国内競馬場、完全制覇! 初めて訪れた佐賀競馬場で感慨に浸る (4ページ目)

  • 土屋真光●旅人 Traveler&text&photo by Tsuchiya Masamitsu

「ワタナベぇ~、頼むぅ!!」

 ワシは必死に叫んだ。激しい競り合いは最後まで続いて、まさしく横一線の状態で3頭がゴールに飛び込んでいった。

 勝負は、写真判定。勢いは、外のコンゴウサクラ。3番、5番、1番という結果になれば、結構な配当になるはずだ。

 しばらくして、着順掲示板に番号が点滅した。1着、5番。2着、1番......。愕然とした。この「旅打ち」一番の投資金が一瞬にして散った。

 気を取り直して挑んだ第2レース。人気どおりの決着で、難なく馬券も当てた。だが、3連単の配当がまさかの360円。完璧なトリガミに終わった。
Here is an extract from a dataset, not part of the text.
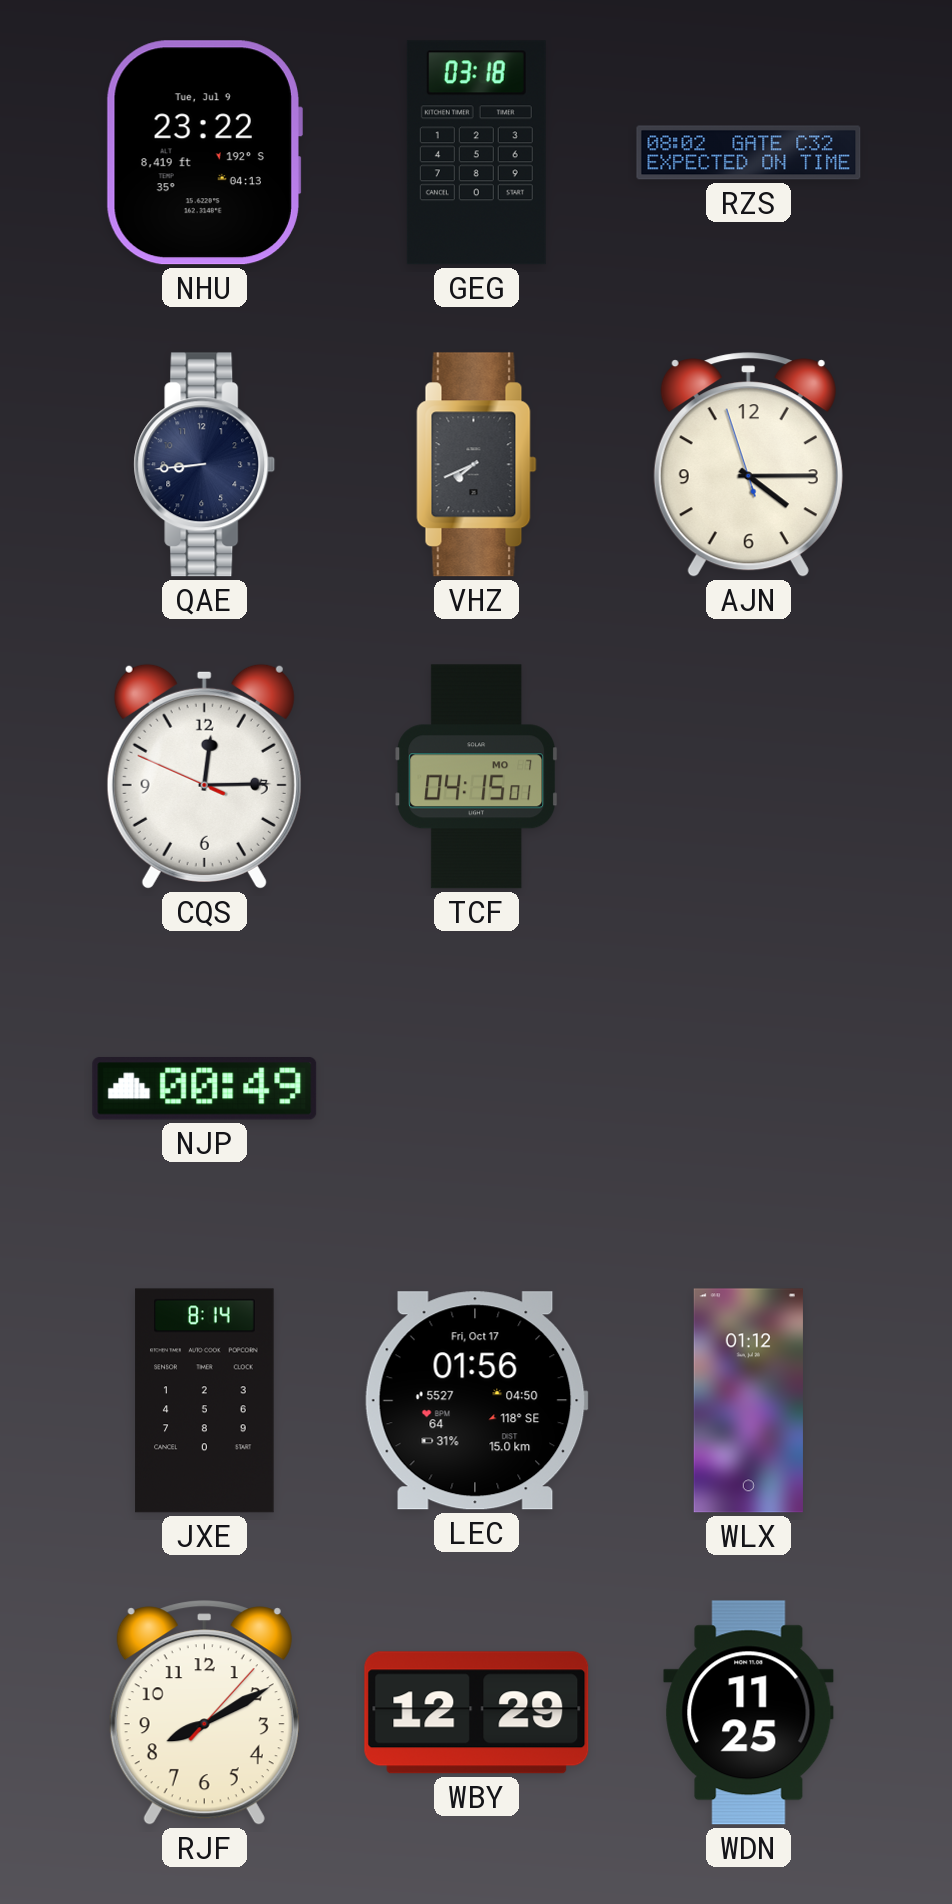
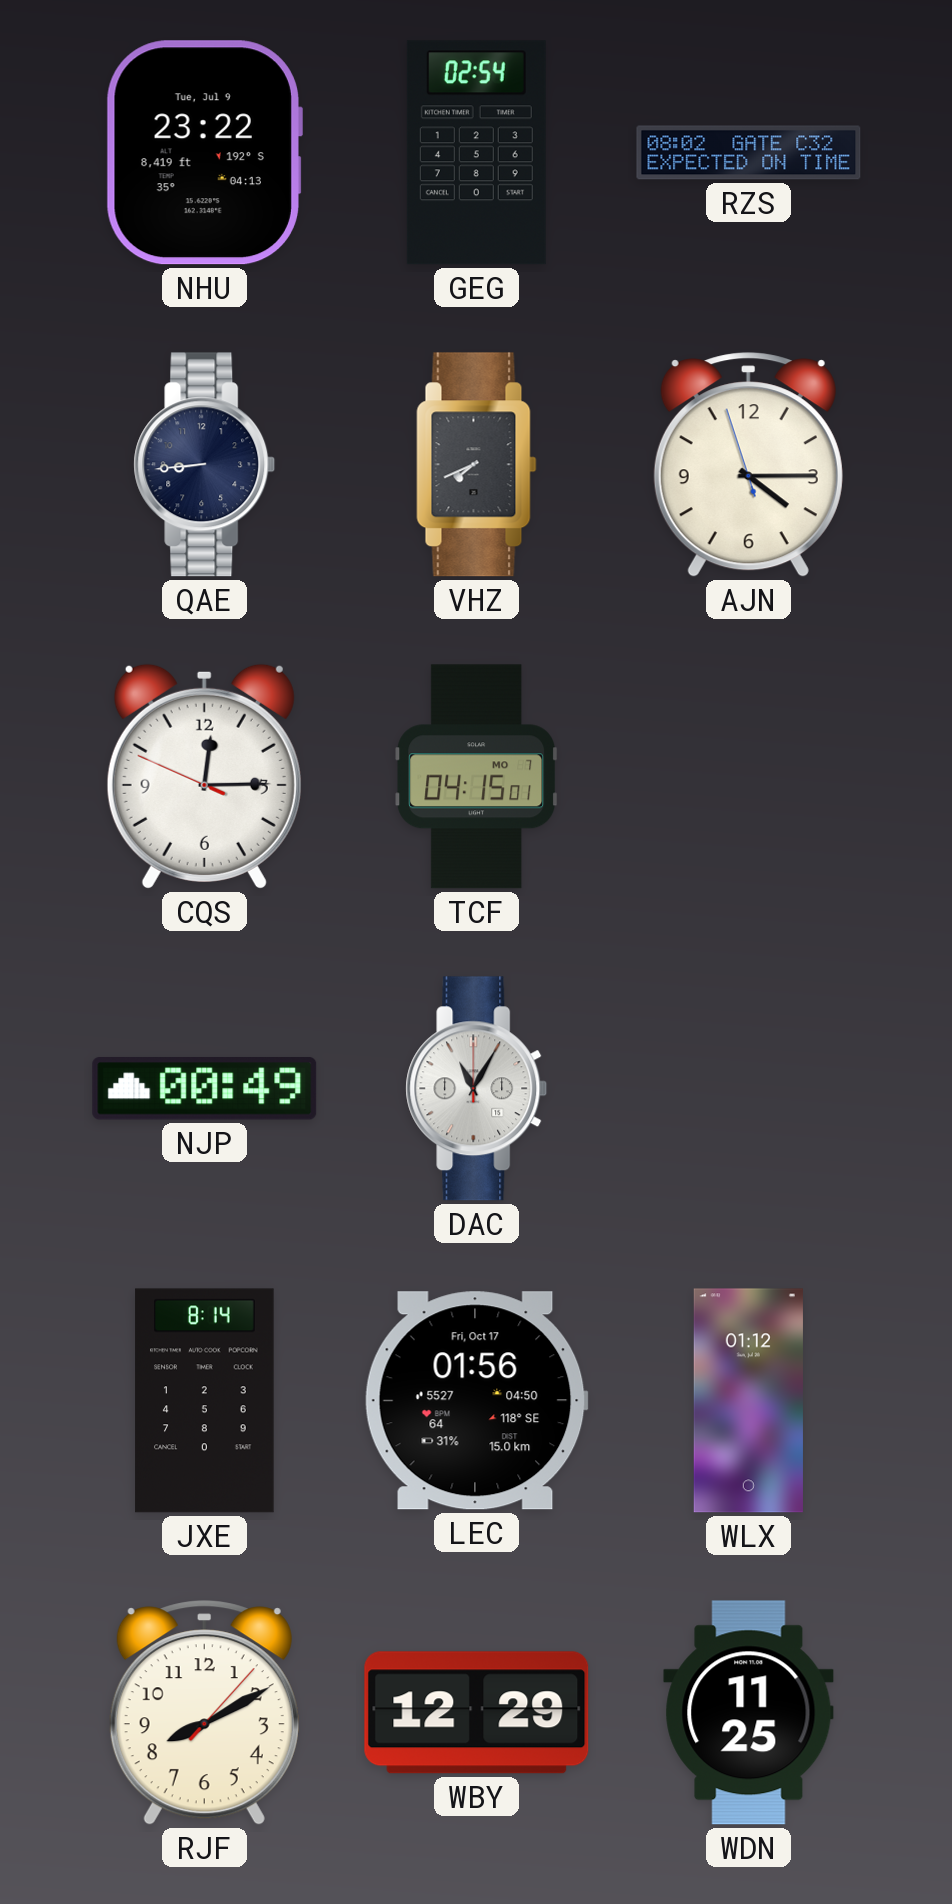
GEG: 03:18 -> 02:54
DAC: none -> 11:05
 ここで、ふと思い返した。そういえば、笠松競馬でも最初に自身が本命にした馬が3着止まり。次のレースがトリガミだった。

「これはある意味、勝ちパターンなのでは?」

 早々にでかい損失を出しておきながら、無駄にポジティブな気分になって、ワシは次のレースに向かっていた。その考えが浅はかだったことを、数時間後に思い知らされることも知らずに......。

 佐賀競馬における暑い"地獄の一日"の幕開けである。